For profiling GPU performance on the PC, there aren’t too many options. AMD’s GPU PerfStudio and Nvidia’s Parallel Nsight can be pretty handy due to their ability to query hardware performance counters and display the data, but they only work on each vendor’s respective hardware. You also might want to integrate some GPU performance numbers into your own internal profiling systems, in which case those tools aren’t going to be of much use.
To get around this, it’s possible to use D3D11 timestamp queries to get coarse-grained timing info for different parts of the frame. It’s a ways off from the kind of info you get from the vendor-specific tools, but it’s a lot better than nothing. It’s also pretty easy to implement. To profile a portion of your frame, you need a trio of ID3D11Query objects. Two of them need to have the type D3D11_QUERY_TIMESTAMP, and are used to get the GPU timestamp at the start and end of the block you want to profile. The third needs to have the type D3D11_QUERY_TIMESTAMP_DISJOINT, and it tells you whether your timestamps are invalid as well as the frequency used for converting from ticks to seconds. In practice it goes like this:
When starting a profiling block:
- Call ID3D11DeviceContext::Begin and pass the DISJOINT query
- Call ID3D11DeviceContext::End and pass the start TIMESTAMP query
When ending a profiling block:
- Call ID3D11DeviceContext::End and pass the end TIMESTAMP query
- Call ID3D11DeviceContext::End and pass the DISJOINT query
After waiting a sufficient amount of time for the queries to be ready:
- Call ID3D11DeviceContext::GetData on all 3 queries
- Compute the delta in ticks using the timestamps from both TIMESTAMP queries
- Use the frequency from the DISJOINT query to convert the delta to a time in seconds
Like any query, you need to wait for the GPU to actually execute all of the commands you submitted for the data to be ready. In my sample app, I handle this by keeping an array of queries for each profile block and moving to the next one each frame.
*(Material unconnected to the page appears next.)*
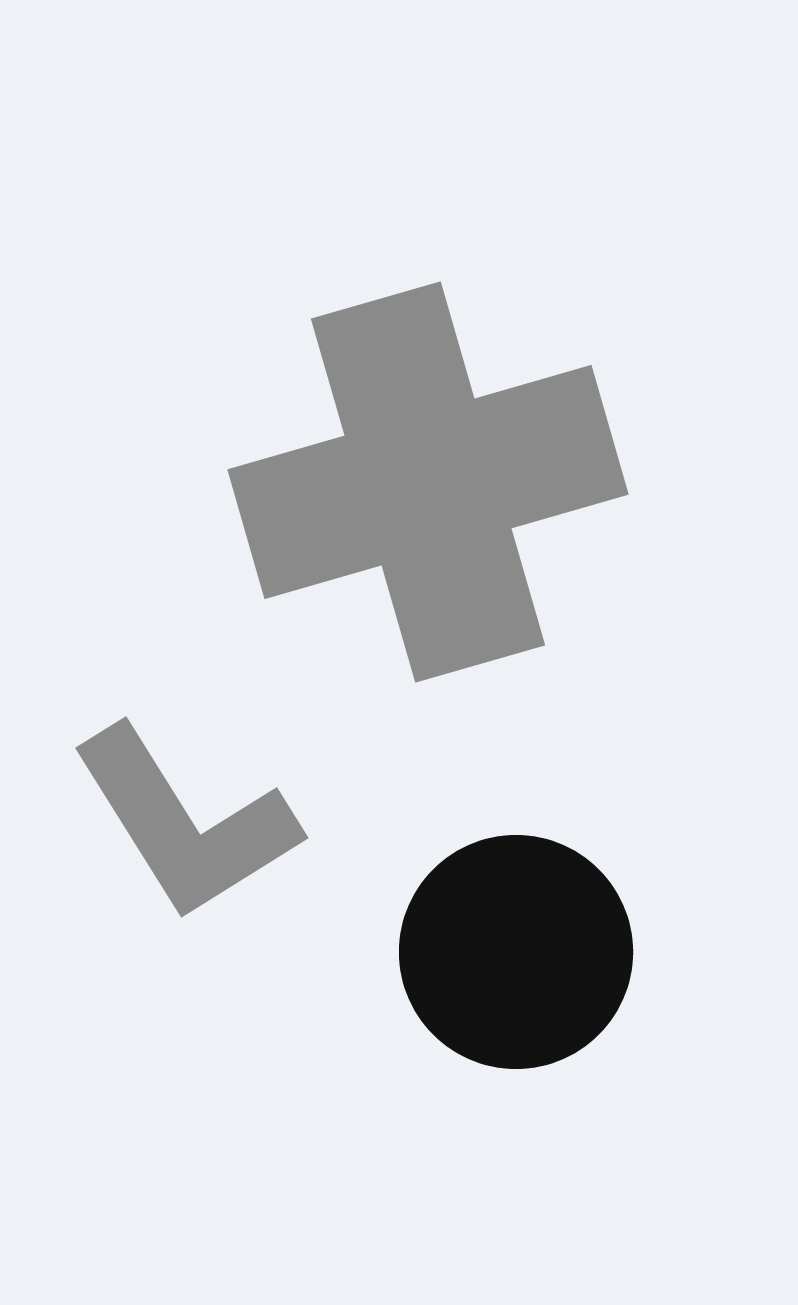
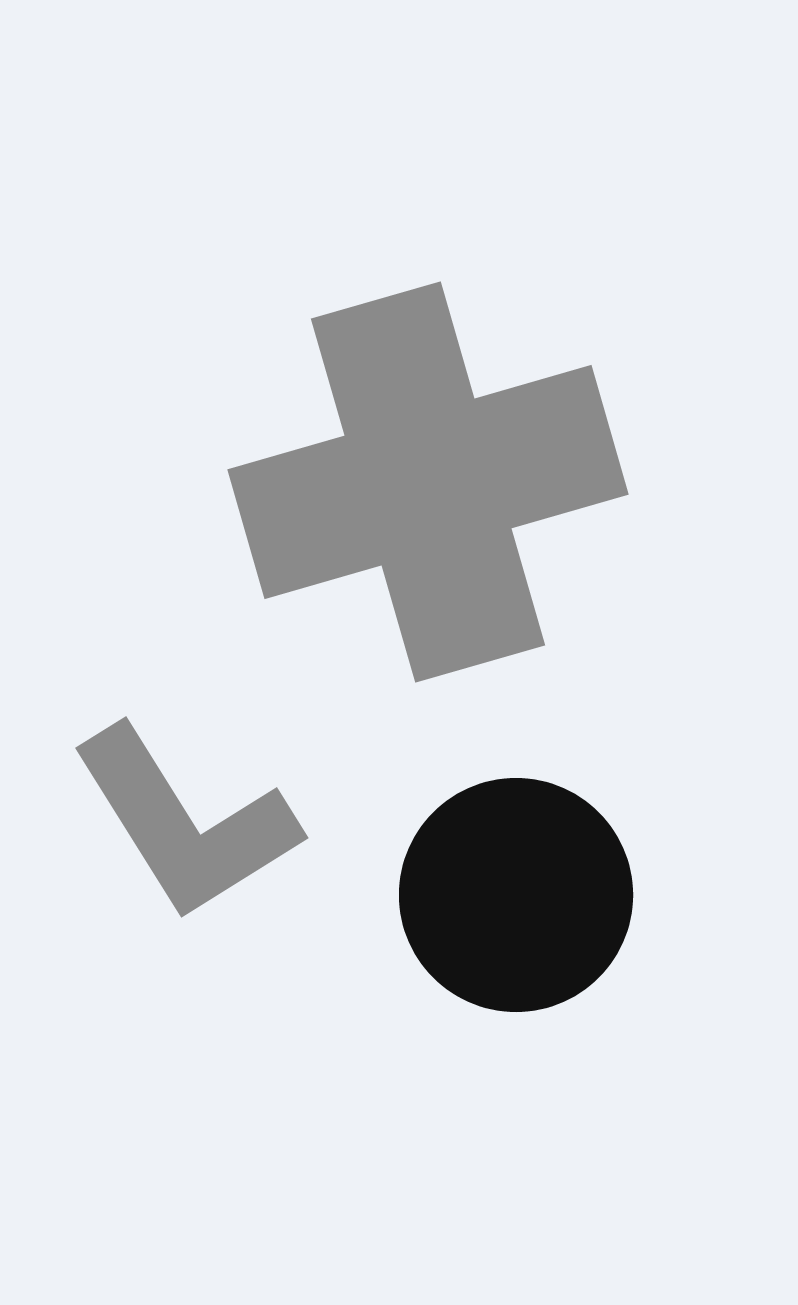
black circle: moved 57 px up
Then at the end of the frame, I get the data from the oldest query and use that for outputting the timing data to the screen. So the actual timing data lags behind by a few frames, but that’s okay for real-time profiling. For automated benchmarks or performance snapshots you could either use the data from N frames later, or you could just stall at the end of the frame and wait for the query to be ready.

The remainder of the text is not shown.